Kinexity t1_jbznlup wrote on March 12, 2023 at 11:24 PM

Reply to comment by remghoost7 in [P] Discord Chatbot for LLaMA 4-bit quantized that runs 13b in <9 GiB VRAM by Amazing_Painter_7692

There is a repo for CPU interference written in pure C++: https://github.com/ggerganov/llama.cpp

30B model can run on just over 20GB of RAM and take 1.2sec per token on my i7 8750H. Though actual Windows support has yet to arrive and as of right now the output is garbage for some reason.

Edit: fp16 version works. It's 4 bit quantisation that returns garbage.

[deleted] t1_jc0rr6z wrote on March 13, 2023 at 4:56 AM

[deleted]

light24bulbs t1_jc0s4wr wrote on March 13, 2023 at 5:00 AM

That is slowwwww

Kinexity t1_jc1lwah wrote on March 13, 2023 at 11:37 AM

That is fast. We are literally talking about a high end laptop CPU from 5 years ago running a 30B LLM.

light24bulbs t1_jc2s2oc wrote on March 13, 2023 at 4:57 PM

Oh, definitely, it's an amazing optimization.

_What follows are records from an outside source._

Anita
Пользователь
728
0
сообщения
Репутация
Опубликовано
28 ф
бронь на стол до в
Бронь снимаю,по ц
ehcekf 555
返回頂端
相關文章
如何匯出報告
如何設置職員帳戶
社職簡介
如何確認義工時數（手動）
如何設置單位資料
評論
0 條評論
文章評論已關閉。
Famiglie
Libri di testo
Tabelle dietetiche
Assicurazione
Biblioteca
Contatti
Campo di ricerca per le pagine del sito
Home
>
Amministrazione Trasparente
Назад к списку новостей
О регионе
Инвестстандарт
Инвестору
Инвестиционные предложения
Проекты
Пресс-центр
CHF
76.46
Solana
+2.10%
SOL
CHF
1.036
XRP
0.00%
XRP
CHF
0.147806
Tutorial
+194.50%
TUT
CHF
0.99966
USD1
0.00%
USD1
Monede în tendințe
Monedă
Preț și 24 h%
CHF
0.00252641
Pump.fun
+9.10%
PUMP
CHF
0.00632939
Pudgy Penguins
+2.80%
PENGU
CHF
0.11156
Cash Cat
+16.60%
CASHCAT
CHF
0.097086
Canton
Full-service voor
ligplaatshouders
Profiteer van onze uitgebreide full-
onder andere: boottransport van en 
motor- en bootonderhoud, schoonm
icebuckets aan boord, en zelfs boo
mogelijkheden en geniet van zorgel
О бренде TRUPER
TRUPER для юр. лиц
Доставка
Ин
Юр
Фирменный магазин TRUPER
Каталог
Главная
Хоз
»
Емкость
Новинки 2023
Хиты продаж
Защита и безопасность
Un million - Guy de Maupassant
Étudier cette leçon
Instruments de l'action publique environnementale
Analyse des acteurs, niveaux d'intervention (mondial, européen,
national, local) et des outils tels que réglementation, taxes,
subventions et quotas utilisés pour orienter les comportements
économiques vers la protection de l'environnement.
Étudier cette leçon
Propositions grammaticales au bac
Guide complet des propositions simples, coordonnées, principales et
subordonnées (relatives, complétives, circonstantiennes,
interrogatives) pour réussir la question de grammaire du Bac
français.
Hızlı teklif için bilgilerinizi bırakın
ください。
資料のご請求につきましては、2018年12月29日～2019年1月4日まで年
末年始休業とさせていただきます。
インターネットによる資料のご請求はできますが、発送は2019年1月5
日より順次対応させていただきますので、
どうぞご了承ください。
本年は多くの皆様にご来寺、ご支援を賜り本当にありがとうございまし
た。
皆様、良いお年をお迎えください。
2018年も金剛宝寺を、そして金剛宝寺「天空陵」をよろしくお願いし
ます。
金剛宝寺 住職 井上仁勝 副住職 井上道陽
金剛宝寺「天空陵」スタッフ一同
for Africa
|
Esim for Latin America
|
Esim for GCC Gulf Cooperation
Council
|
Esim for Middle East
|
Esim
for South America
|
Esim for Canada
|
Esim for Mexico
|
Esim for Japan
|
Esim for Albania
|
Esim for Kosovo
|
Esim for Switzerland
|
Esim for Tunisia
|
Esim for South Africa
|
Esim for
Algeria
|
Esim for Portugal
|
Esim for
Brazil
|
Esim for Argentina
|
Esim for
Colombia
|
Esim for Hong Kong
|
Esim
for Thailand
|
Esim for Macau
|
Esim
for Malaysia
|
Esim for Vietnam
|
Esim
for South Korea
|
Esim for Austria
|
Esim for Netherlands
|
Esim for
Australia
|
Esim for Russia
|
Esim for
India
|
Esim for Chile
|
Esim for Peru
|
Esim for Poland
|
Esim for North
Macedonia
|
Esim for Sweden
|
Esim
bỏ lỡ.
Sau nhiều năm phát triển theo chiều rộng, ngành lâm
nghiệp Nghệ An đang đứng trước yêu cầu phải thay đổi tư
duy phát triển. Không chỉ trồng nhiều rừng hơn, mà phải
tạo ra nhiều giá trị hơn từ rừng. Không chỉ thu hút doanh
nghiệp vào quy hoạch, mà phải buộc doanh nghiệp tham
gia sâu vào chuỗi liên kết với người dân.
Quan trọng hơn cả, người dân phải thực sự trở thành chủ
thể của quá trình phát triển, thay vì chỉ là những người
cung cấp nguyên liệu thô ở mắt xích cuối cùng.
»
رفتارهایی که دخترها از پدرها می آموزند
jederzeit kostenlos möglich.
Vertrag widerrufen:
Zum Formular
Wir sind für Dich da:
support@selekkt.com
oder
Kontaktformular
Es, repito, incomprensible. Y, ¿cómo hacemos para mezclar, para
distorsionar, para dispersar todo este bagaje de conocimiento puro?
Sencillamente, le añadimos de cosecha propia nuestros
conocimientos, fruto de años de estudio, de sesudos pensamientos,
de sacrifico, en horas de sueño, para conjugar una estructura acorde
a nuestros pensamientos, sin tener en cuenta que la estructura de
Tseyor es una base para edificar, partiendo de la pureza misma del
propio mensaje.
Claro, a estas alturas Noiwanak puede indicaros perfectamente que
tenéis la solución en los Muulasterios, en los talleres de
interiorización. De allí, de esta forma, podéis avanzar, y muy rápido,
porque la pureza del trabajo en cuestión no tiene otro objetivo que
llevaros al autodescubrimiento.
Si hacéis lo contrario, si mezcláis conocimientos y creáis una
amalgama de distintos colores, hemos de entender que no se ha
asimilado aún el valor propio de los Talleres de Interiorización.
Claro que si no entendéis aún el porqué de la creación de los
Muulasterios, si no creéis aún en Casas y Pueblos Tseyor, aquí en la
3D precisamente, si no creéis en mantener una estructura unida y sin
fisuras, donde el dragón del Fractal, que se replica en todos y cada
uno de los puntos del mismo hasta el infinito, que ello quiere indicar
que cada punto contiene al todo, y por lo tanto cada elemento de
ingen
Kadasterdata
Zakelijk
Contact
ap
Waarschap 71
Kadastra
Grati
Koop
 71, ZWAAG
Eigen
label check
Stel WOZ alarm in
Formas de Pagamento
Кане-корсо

But less than a token a second is going to be too slow for a lot of real time applications like human chat.

Still, very cool though

Lajamerr_Mittesdine t1_jc5b99n wrote on March 14, 2023 at 3:30 AM

I imagine 1 token per 0.2 seconds would be fast enough. That'd be equivalent to a 60 WPM typer.

Someone should benchmark it on an AMD 7950X3D or Intel 13900-KS

light24bulbs t1_jc5e0zk wrote on March 14, 2023 at 3:54 AM

yeah theres definitely a threshold in there where its fast enough for human interaction. It's only an order of magnitude off, that's not too bad.